This post originated from an RSS feed registered with Ruby Buzz
by Guy Naor.
Original Post: Hooked on Testing
Feed Title: Famundo - The Dev Blog
Feed URL: http://devblog.famundo.com/xml/rss/feed.xml
Feed Description: A blog describing the development and related technologies involved in creating famundo.com - a family management sytem written using Ruby On Rails and postgres
I am now officially completely hooked on testing! The last few weeks proved to me how empowering tests can be. And not just for sleeping good at night, it has some other advantages that make every minute spent on testing worth the time.
When Rails 1.2 was released, I wanted to switch over a few of my applications. The ones that have a full test suite where a no brainer. Switch rails version (I keep it on my own repository), run tests, fix what's broken, and off we go! Even the small apps had some issues with the migration - some small changes that needed to be done. With the tests it's easy. But some other old apps that didn't have full testing - I just decided to wait a bit. It will require too much manual labor to make sure everything is in place. I had a similar experience with switching plugin versions.

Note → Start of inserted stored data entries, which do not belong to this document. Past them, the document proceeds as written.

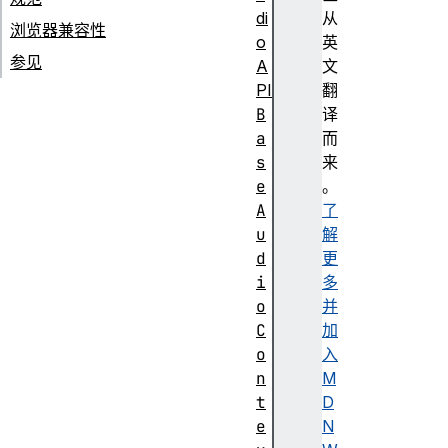
di
从
浏览器兼容性
o
英
参见
A
文
PI
翻
B
译
a
而
s
来
e
。
A
了
u
解
d
更
i
多
o
并
C
加
o
入
n
M
t
D
e
N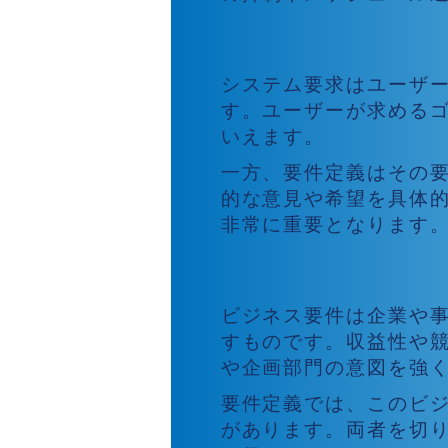
システム要求との違
システム要求はユーザ
す。ユーザーが求める
いえます。
一方、要件定義はその
的な意見や希望を具体
非常に重要となります
ビジネス要件との違
ビジネス要件は企業や
すものです。収益性や
や企画部門の意図を強
要件定義では、このビ
があります。両者を切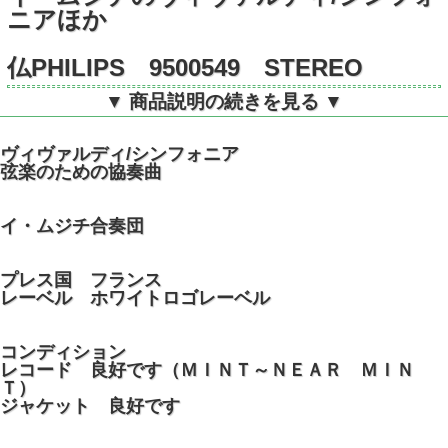
ニアほか
仏PHILIPS 9500549 STEREO
▼ 商品説明の続きを見る ▼
ヴィヴァルディ/シンフォニア
弦楽のための協奏曲
イ・ムジチ合奏団
プレス国 フランス
レーベル ホワイトロゴレーベル
コンディション
レコード 良好です（ＭＩＮＴ～ＮＥＡＲ ＭＩＮ
Ｔ）
ジャケット 良好です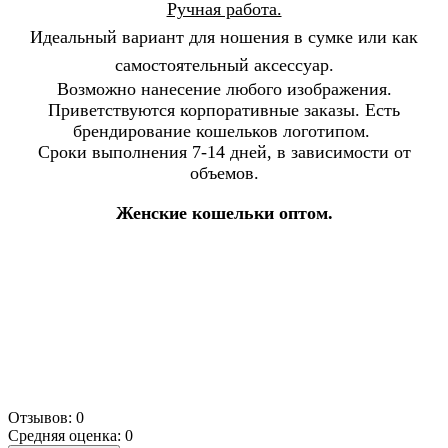
Ручная работа.
Идеальный вариант для ношения в сумке или как
самостоятельный аксессуар.
Возможно нанесение любого изображения.
Приветствуются корпоративные заказы. Есть
брендирование кошельков логотипом.
Сроки выполнения 7-14 дней, в зависимости от
объемов.
Женские кошельки оптом.
Отзывов: 0
Средняя оценка: 0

Now every change I need to do, I can easily verify that it will work. No need for guessing or manual testing (which isn't reliable enough). This is a huge improvement from what I was used to in past, especially in my C++ development days, where testing was always external to the application, and it's so much better!

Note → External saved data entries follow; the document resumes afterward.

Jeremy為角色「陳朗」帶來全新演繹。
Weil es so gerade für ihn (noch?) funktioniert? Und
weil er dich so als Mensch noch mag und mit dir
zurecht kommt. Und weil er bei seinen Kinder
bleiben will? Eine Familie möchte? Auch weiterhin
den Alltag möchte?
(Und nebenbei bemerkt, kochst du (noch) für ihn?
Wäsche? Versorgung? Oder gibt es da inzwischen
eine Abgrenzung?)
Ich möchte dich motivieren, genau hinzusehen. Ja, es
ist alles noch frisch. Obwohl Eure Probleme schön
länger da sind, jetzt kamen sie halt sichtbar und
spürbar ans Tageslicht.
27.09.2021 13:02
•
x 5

Regarding TDD (Test Driven Development) - I think it's amazingly well suited for functional testing, and even more so for integration testing. For models I still prefer to model the structure first and then test, especially for complex data models. It is still more natural for me to think of the structure. Maybe it's something I will change with time as well.

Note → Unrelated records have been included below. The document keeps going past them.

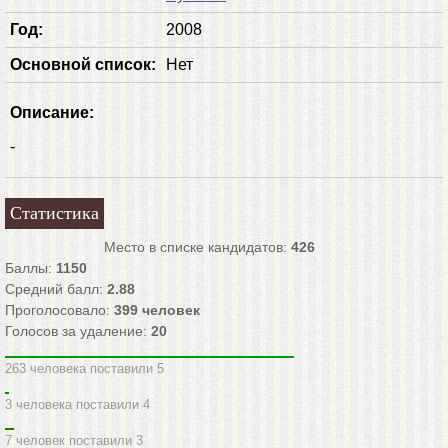
Год:
2008
Основной список:
Нет
Описание:
-
Статистика
Место в списке кандидатов:
426
Баллы:
1150
Средний балл:
2.88
Проголосовало:
399
человек
Голосов за удаление:
20
263 человека поставили 5
3 человека поставили 4
7 человек поставили 3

My next goal in testing is getting Selenium going and doing with it acceptance and integration testing.
A really good book all around, but on tests it really shines, is Beginning Ruby on Rails E-Commerce. They practice TDD from the first step of development, and really make the process clear. I highly recommend it even if you don't need an introduction to Rails or learn e-commerce. It's worth the money just to learn testing and TDD. They even have a chapter devoted to Selenium. It's now the third book I recommend for Rails developers: Programming Ruby, AWDR and Beginning Ruby on Rails E-Commerce.